Return the lines below that carry the word "Julho".

|---|

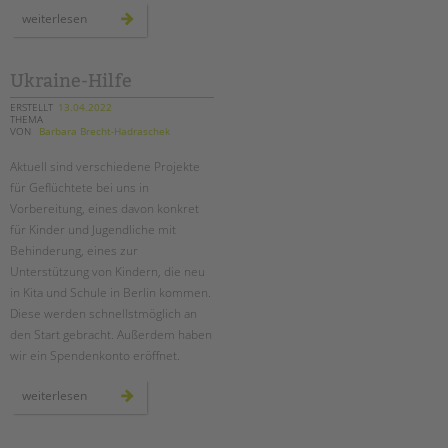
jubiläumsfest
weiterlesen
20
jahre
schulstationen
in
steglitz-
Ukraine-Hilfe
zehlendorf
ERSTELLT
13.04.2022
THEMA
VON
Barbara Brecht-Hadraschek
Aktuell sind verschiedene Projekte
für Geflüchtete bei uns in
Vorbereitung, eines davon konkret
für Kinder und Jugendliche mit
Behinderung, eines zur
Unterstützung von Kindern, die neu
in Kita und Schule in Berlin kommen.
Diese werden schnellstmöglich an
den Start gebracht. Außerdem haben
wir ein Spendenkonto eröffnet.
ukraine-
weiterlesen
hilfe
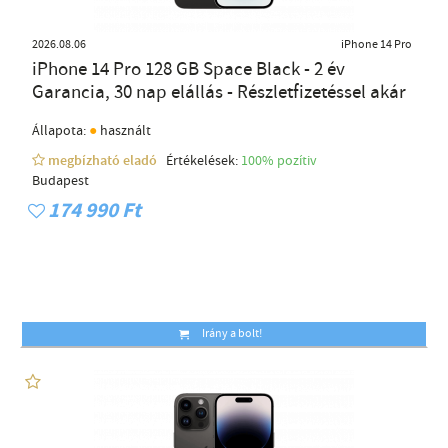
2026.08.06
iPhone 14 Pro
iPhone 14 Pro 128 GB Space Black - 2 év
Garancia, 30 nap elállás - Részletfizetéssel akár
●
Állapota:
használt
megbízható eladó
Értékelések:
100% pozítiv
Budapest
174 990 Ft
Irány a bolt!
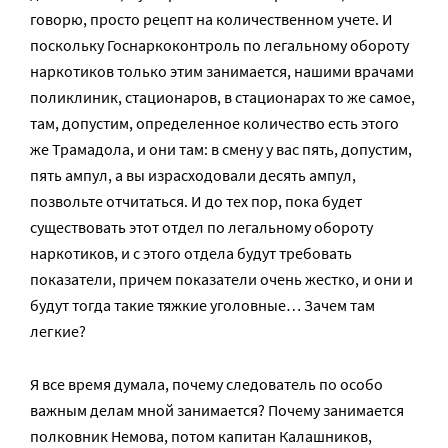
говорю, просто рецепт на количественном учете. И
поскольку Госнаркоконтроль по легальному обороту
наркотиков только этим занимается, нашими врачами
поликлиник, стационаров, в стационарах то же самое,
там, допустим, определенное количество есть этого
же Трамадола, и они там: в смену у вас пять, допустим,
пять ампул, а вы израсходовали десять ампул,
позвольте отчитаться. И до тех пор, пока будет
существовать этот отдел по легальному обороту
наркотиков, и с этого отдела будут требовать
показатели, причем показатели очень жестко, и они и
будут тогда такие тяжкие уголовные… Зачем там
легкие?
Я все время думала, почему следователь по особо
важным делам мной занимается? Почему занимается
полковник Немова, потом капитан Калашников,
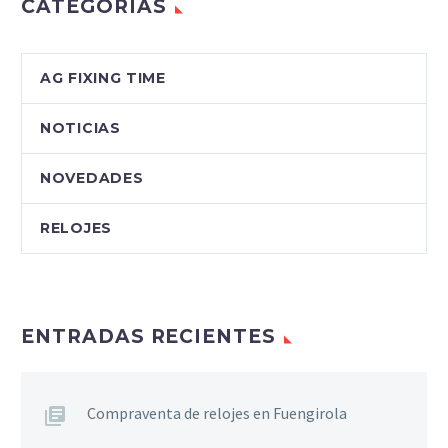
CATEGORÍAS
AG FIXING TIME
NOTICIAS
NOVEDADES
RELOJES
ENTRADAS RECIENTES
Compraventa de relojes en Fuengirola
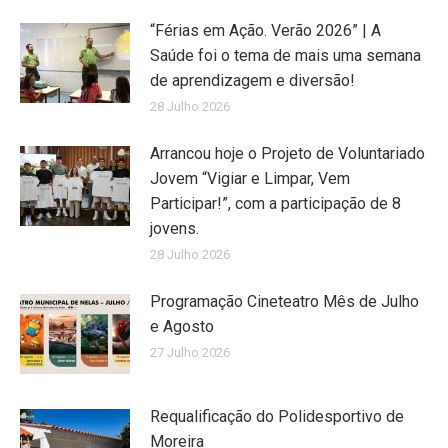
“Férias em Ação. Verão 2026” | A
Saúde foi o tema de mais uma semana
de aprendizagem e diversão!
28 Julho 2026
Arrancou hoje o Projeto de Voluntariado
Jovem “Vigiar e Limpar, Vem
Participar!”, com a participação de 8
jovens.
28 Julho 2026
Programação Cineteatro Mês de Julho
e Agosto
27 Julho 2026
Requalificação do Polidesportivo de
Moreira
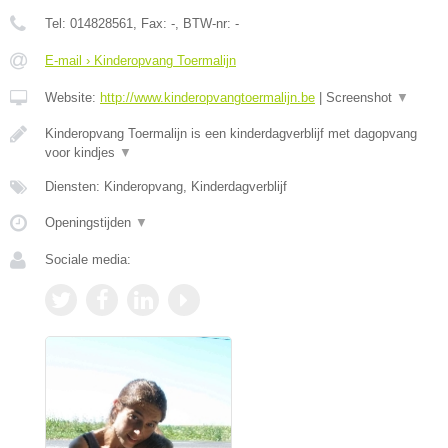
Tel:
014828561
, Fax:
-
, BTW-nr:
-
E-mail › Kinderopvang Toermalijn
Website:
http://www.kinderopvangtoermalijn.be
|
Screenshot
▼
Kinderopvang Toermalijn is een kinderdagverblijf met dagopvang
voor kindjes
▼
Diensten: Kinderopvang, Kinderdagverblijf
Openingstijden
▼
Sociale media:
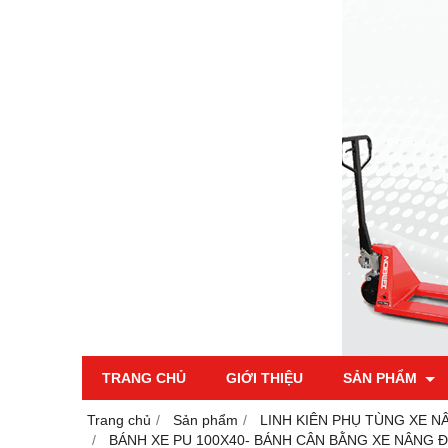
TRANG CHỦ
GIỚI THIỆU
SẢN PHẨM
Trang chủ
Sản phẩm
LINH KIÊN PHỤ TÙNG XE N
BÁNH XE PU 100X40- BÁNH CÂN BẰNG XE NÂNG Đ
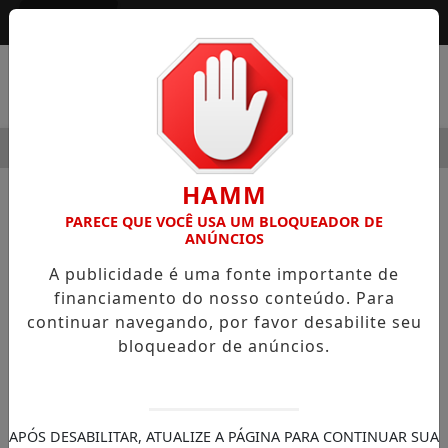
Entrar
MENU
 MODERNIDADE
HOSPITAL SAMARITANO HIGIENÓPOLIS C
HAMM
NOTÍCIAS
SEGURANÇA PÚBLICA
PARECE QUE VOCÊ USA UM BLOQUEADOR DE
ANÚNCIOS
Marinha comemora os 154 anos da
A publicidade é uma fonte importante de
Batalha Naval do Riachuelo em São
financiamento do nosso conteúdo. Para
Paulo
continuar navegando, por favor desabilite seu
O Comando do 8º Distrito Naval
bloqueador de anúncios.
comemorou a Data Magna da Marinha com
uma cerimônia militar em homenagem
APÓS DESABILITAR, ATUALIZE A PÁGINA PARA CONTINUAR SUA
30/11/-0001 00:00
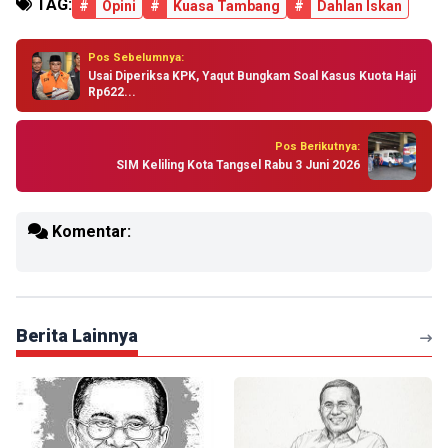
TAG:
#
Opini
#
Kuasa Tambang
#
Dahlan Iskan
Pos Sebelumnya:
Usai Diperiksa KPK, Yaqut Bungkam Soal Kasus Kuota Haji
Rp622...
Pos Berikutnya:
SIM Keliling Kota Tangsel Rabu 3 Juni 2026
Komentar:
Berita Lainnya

|---|

Final answer:
28 Julho 2026
28 Julho 2026
Programação Cineteatro Mês de Julho
27 Julho 2026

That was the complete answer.